At 7:00 on Friday night, Allen Crabbe will hear is name called in the Moda Center without PA announcer Mark Mason’s usual fervor. Opposing players don’t get the same introduction, the same applause that follows “And here comes your HOOOME TEEEEEAAAM!” Crabbe has finally become an NBA starter—but not where he started. Tomorrow night, he shakes hands with Damian Lillard and CJ McCollum, knowing better than most what it will take to contain them. Tomorrow, for the first time, Crabbe looks up at an arena of passionate Trail Blazers fans as a Brooklyn Net.
More than three months have passed since Crabbe was traded to Brooklyn, waiving the trade kicker in his contract in order to get the deal done. He is where he wants to be.
The Nets initially showed interest in Crabbe during 2016 free agency. They signed him to a 4-year, $75-million contract as a restricted free agent—the same contract that would motivate the Trail Blazers to trade him away after matching to retain him. Faced with a steep luxury tax bill, Portland sent Crabbe to Brooklyn in exchange for Andrew Nicholson, whose contract they waived and stretched to save money; the player they spent four years developing spent to reduce spending.
Perhaps it was for the best. Crabbe would never have a role in Portland that allowed him to meet his contract value, or at least try to. In Brooklyn, with time, he could just be the man.

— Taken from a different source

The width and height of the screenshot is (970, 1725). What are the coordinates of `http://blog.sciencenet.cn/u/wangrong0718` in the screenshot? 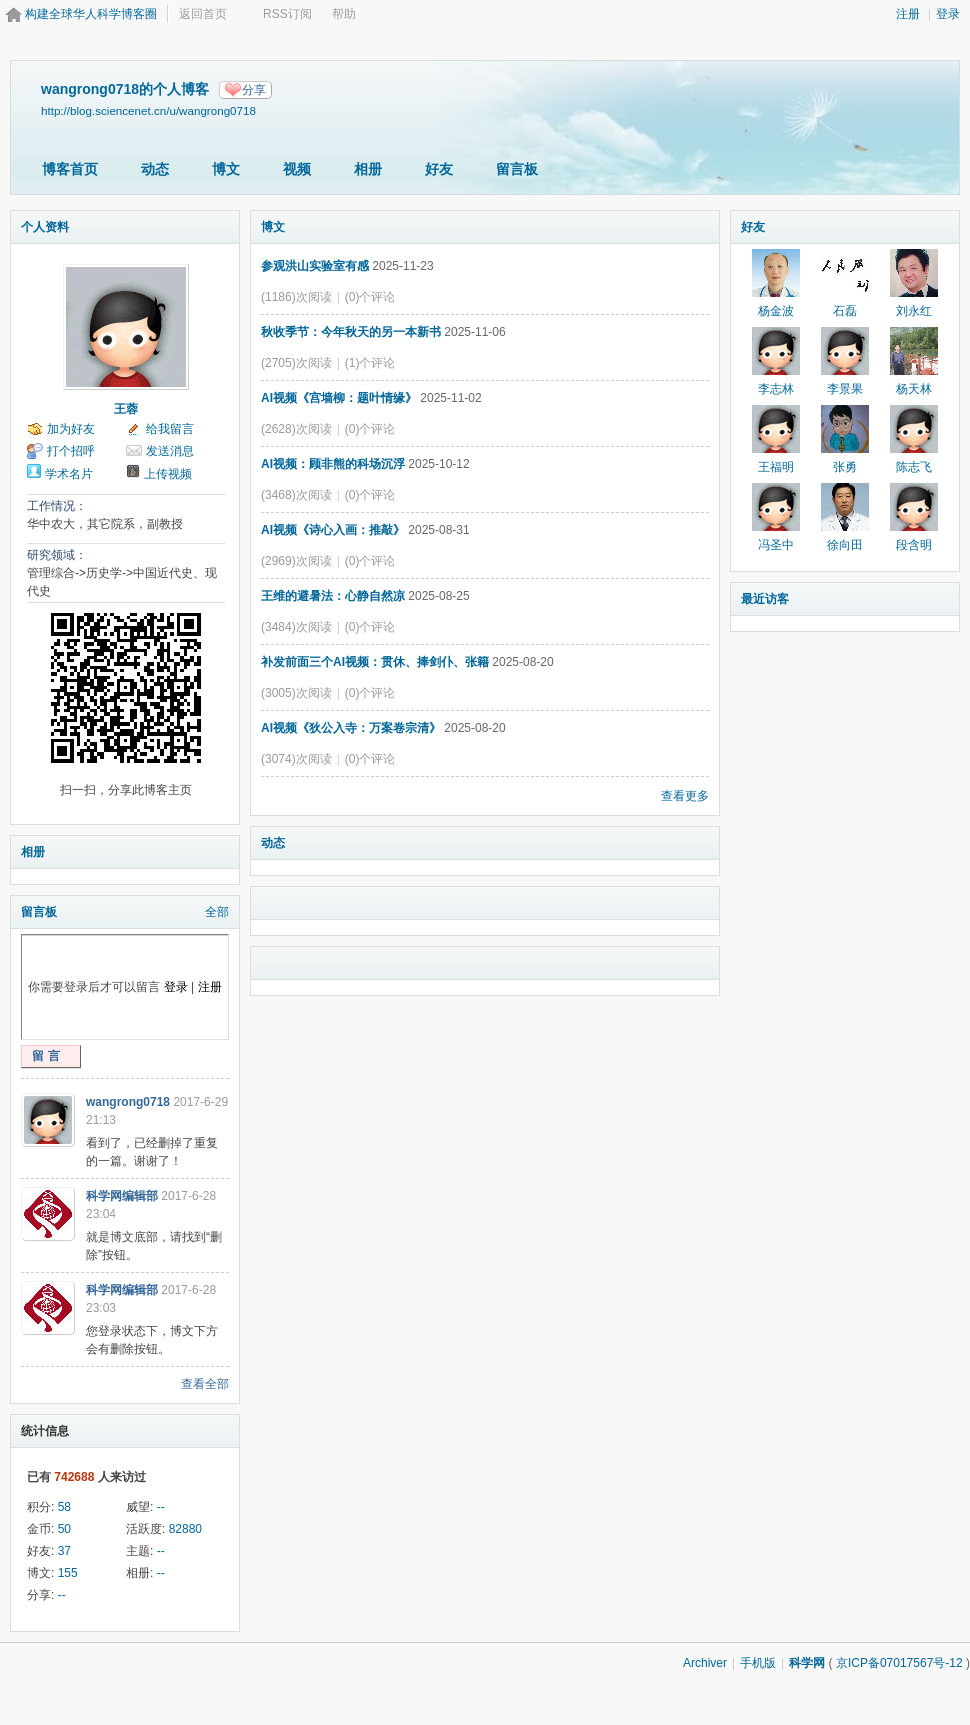 It's located at (148, 110).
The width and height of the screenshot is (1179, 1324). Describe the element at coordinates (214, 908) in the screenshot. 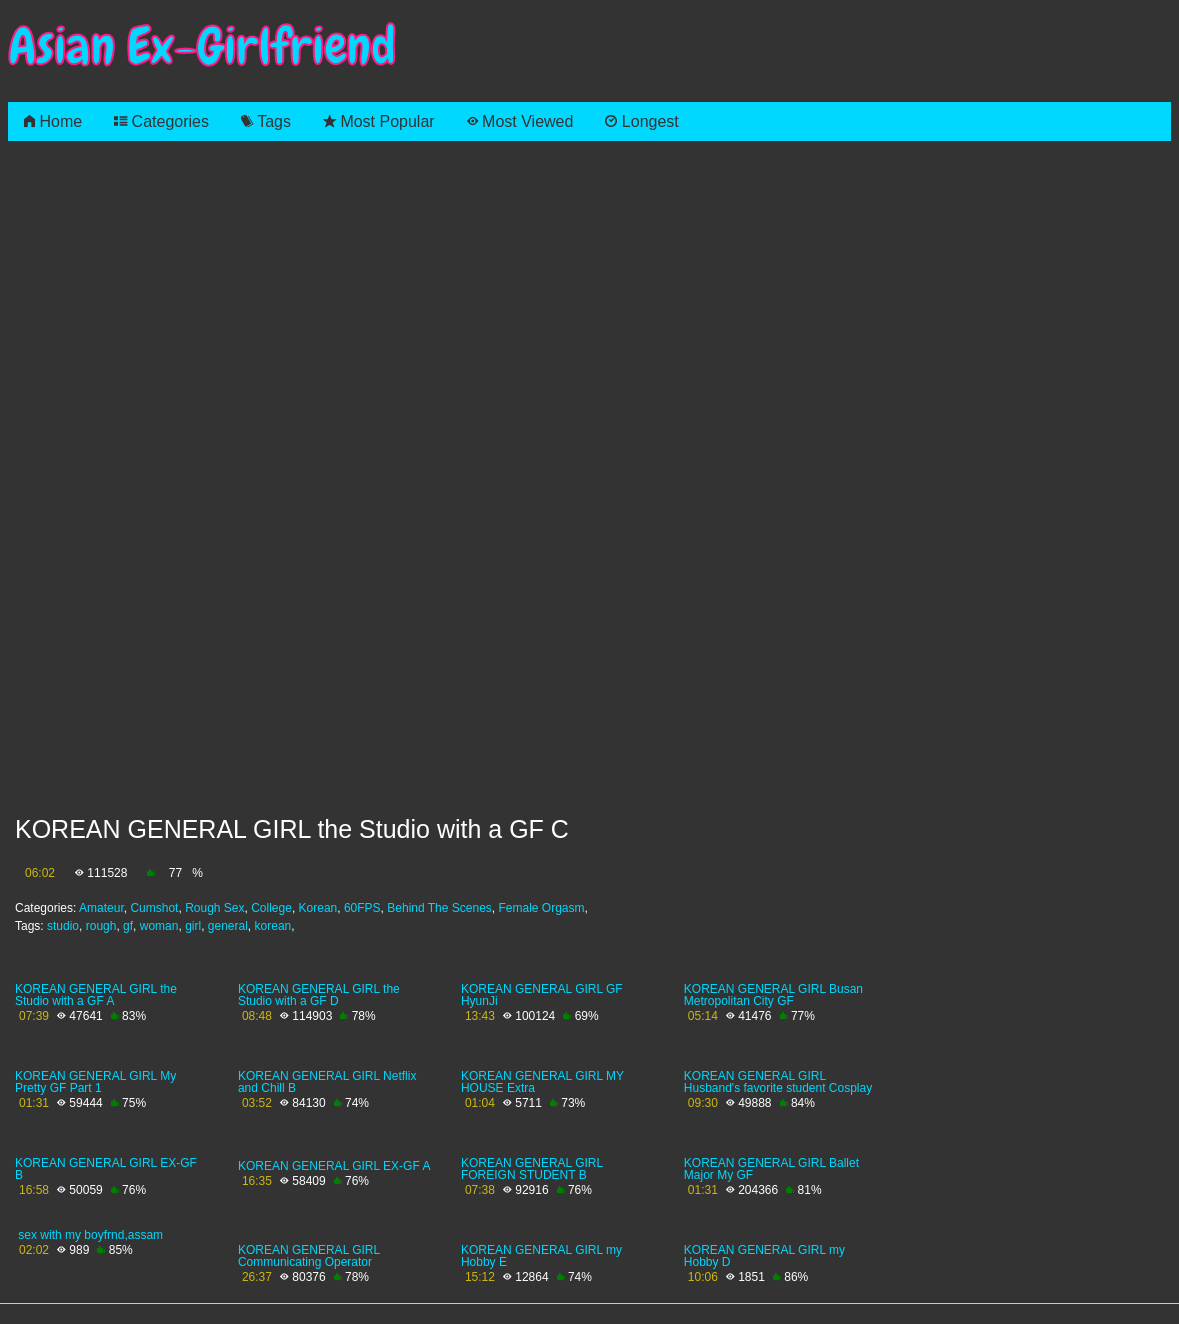 I see `Rough Sex` at that location.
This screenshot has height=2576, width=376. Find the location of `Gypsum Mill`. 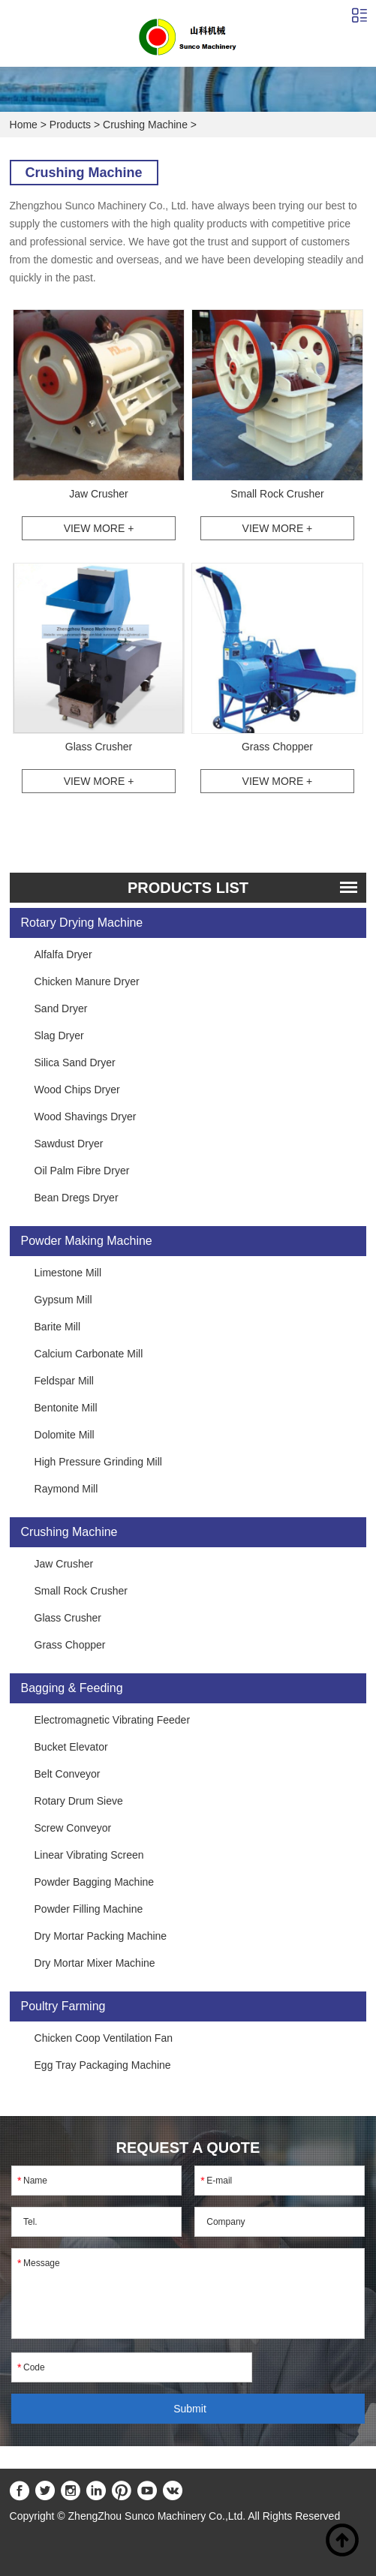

Jason Quick of NBC Sports NW spoke with Crabbe about life as a Brooklyn Net for his Thursday feature, and Crabbe was expectedly cheerful:
“It’s everything an NBA player would want – to be a key piece to a team,’’ Crabbe said. “I don’t think it was going to happen (in Portland).’’
The biggest adjustment he says is playing without looking over his shoulder, and not worrying about mistakes. The coaching staff in Brooklyn, Crabbe says, tells him to take risks.
“They are always telling me I’m the type of player who plays not to make any mistakes, but here that’s the only way you are going to grow – take risks, get out of your comfort zone, do things you normally wouldn’t. They are giving me the freedom to do that.’’
Thus far, the growth Crabbe refers to has not come without growing pains. After 11 games, his hallmark efficiency remains absent as he yoyos between exceptional and meager production. His field goal percentage (37.5) is the lowest since his rookie season; his 3-point percentage (37.1) is a drastic departure from his 44.4 percent clip with the Trail Blazers last season—he has yet to find a groove.
Still, opportunity for individual success abounds with the rebuilding Brooklyn team. His backcourt mate, former No. 2 overall pick D’Angelo Russell, is also new to the Nets this season, so it makes sense that time would be needed for them to find their footing together. It’s up to Crabbe to meet his full potential, as it should be now and could not have truly been in Portland.
Get a good look at him on Friday and see where he stands. Is a foothold within view, or is this initial slip an indicator of things to come? His return to the Moda Center will be the first time in a long time that many fans can glimpse him in an adjusting period—an alien place for him after the comfort of a defined support role, though no alien to Portland and those who supported him in it.